Work task -
Look through the lines below; wherever the word "Range" appears, copy that line.

==== Supplied data ====

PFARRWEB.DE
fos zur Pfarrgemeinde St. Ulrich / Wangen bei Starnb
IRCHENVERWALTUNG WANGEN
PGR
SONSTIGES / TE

====
==== Supplied data ====

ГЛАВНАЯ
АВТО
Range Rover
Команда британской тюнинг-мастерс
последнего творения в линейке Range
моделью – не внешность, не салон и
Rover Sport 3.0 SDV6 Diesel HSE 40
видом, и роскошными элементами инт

====
==== Supplied data ====

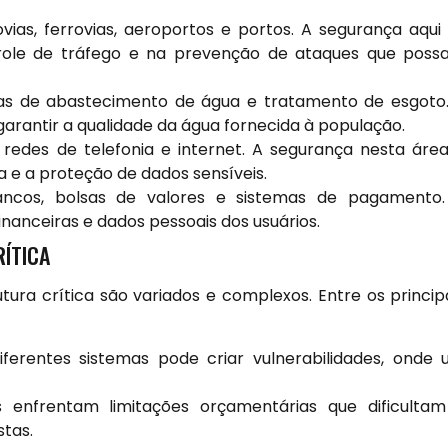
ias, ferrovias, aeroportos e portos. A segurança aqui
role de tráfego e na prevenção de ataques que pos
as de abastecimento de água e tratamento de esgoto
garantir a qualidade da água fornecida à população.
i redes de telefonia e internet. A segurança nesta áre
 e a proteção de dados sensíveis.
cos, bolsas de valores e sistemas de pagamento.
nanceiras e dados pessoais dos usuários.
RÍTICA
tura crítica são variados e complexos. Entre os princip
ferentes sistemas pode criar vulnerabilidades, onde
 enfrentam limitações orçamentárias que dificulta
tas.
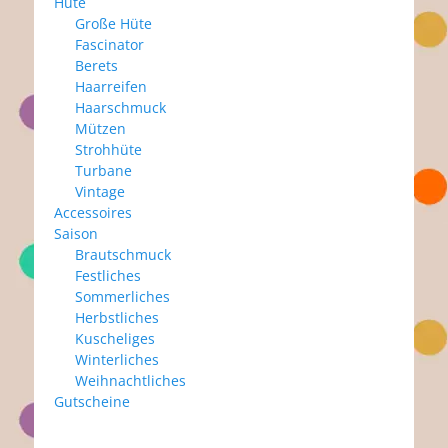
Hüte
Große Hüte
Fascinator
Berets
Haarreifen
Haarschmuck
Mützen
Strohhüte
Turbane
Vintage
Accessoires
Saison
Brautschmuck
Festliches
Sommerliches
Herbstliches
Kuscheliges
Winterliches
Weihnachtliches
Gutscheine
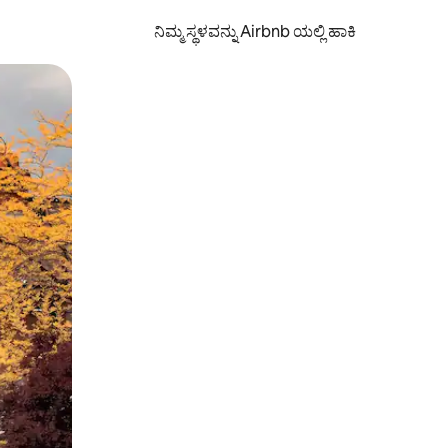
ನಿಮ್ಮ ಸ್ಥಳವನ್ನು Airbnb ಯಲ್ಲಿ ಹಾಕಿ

====

Problem solution -
Range Rover
последнего творения в линейке Range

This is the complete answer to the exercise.